As in all British-style polities, the government was headed by a prime minister who led a cabinet of ministers of state selected from the ranks of the members of Parliament. The cabinet was the policy-making body, and its members directed the work of the permanent civil servants in the ministries they headed. In 1989, the cabinet comprised fifteen members. Below the prime minister were a first deputy prime minister and a second deputy prime minister. They were followed by the ministers in charge of such functional departments as the Ministry of Finance or the Ministry of Defence and by two ministers without portfolio. The prime minister could reassign his cabinet members to new portfolios or drop them from the cabinet, and successful ministers headed several progressively more significant ministries in their careers. There were thirteen ministerial portfolios in 1989: defence, law, foreign affairs, national development, education, environment, communications and information, home affairs, finance, labour, community development, trade and industry, and health. Some portfolios were split between different ministers. The first deputy prime minister (Goh Chok Tong) was also first minister for defence. The minister for communications and information (Yeo Ning Hong) also served as second minister for defence (policy). The minister for trade and industry (Brigadier General (Reserve) Lee Hsien Loong) was concurrently second minister for defence (services). The foreign affairs and law portfolios were similarly divided.

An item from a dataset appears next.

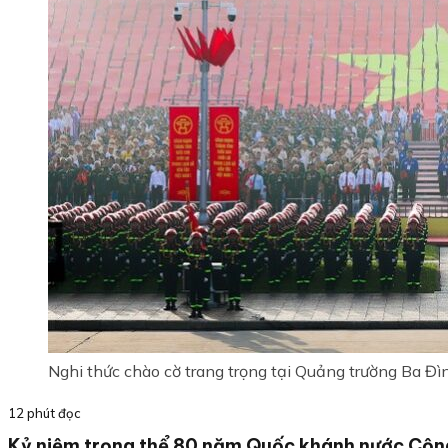
Nghi thức chào cờ trang trọng tại Quảng trường Ba Đì
12 phút đọc
Kỷ niệm trọng thể 80 năm Quốc khánh nước Cộng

The cabinet met once or twice a week; its meetings were private and confidential. Administrative and staff support to the prime minister and cabinet was provided by the Office of the Prime Minister, the officials of which included a senior minister of state, a political secretary, a secretary to the prime minister, and a secretary to the cabinet. The Office of the Prime Minister coordinated and monitored the activities of all ministries and government bodies and also directly supervised the Corrupt Practices Investigation Bureau and the Elections Department. Each minister was assisted by two secretaries, one for parliamentary or political affairs and the other for administrative affairs. The latter, the permanent secretary, was the highest ranking career civil servant of the ministry.
The constitutional head of state was the president, who occupied a largely powerless and ceremonial role. The president was elected by the Parliament for a four-year term. He could be reelected without limit and removed from office by a two-thirds vote of Parliament. In turn, the president formally appointed as prime minister the member of Parliament who had the support of the majority of Parliament. On the advice of the prime minister, the president then appointed the rest of the ministers from the ranks of the members of Parliament. The president, acting on the advice of the prime minister, also appointed a wide range of government officials, including judges, and members of advisory boards and councils.
In 1988 the government discussed amending the Constitution to increase the power of the president. A white paper introduced in Parliament in July 1988 recommended that the president be directly elected by the people for a six-year term and have veto power over government spending as well as over key appointments. It also proposed an elected vice president with a six-year term of office. The proposed changes originated as a device intended to permit Prime Minister Lee Kuan Yew, who had been prime minister since 1959, to retain some power should he retire, as he had hinted, and assume the presidency. No specific dates for the proposed constitutional change were given in the white paper. As of late 1989, no action had been taken.